Pubblicato sul sito della LUMSA
I Big Data visti con uno sguardo “etico”? Sono utili se apportano del bene a tutta l’umanità
I big data ci dicono cosa accade ma non ci dicono il senso: questo il pensiero del teologo ed esperto di tecnoetica Paolo Benanti dell’Università Gregoriana di Roma - Mai come oggi abbiamo bisogno di riaffermare l’alterità umana rispetto alla macchina e questa alterità è il senso delle cose e delle nostre azioni - Le scienze umane che rendono all’uomo il senso, o porzioni crescenti di senso, aiutano a vivere il limite - Ci sapranno far fare cose nuove ma solo chi si forma sarà capace di vivere questa sfida.

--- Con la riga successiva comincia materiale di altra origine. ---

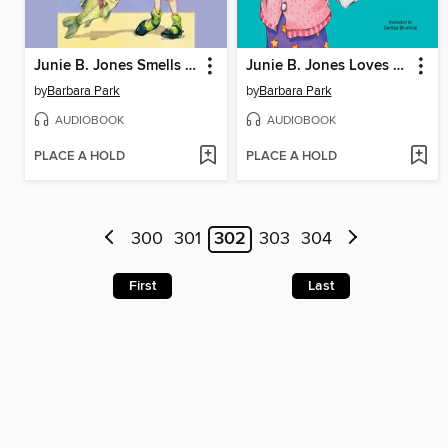
Junie B. Jones Smells Something Fishy
Junie B. Jones Loves Handsome Warren
by
Barbara Park
by
Barbara Park
AUDIOBOOK
AUDIOBOOK
PLACE A HOLD
PLACE A HOLD
300
301
302
303
304
First
Last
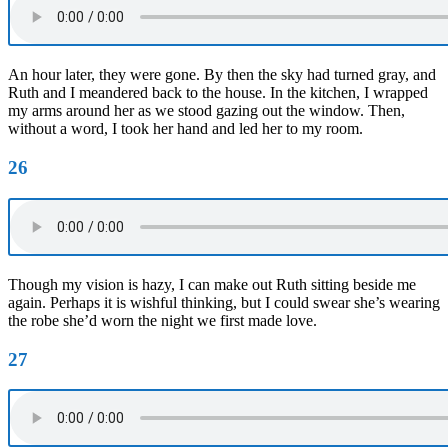
An hour later, they were gone. By then the sky had turned gray, and
Ruth and I meandered back to the house. In the kitchen, I wrapped
my arms around her as we stood gazing out the window. Then,
without a word, I took her hand and led her to my room.
26
Though my vision is hazy, I can make out Ruth sitting beside me
again. Perhaps it is wishful thinking, but I could swear she’s wearing
the robe she’d worn the night we first made love.
27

Big Data sta per grandi numeri, una mole di informazioni nemmeno lontanamente concepibili da parte della singola mente umana, tutte stipate in enormi server e virtualmente a disposizione di chi le detiene. Si calcola che ogni minuto nel mondo vengano inviate oltre 200 milioni di e-mail, siano postati su Facebook 2,5 milioni di contenuti, siano caricati su YouTube oltre 70 ore di video e su Instagram si aggiungano 200 mila nuove immagini. Insomma un diluvio di “dati”. Che senso ha tutto questo? È utile e logico trattenerli, organizzarli, studiarli, sezionarli, gestirli e ... venderli? Lo abbiamo chiesto al prof. Paolo Benanti, docente di teologia morale fondamentale alla Pontificia Università Gregoriana di Roma dove tra l’altro tiene corsi di neuroetica (“le nuove sfide delle neuroscienze”), tecnoetica (“la persona all’incrocio di tecnologia, società e valori”) e un innovativo corso sul “postumano” (“considerazioni antropologiche e sfide etiche”).
La sensazione odierna, guardando allo sviluppo delle scienze empiriche, strumentali, informatiche, biotecnologiche, è che di fronte all’uomo non ci siano quasi più barriere insormontabili. È proprio così?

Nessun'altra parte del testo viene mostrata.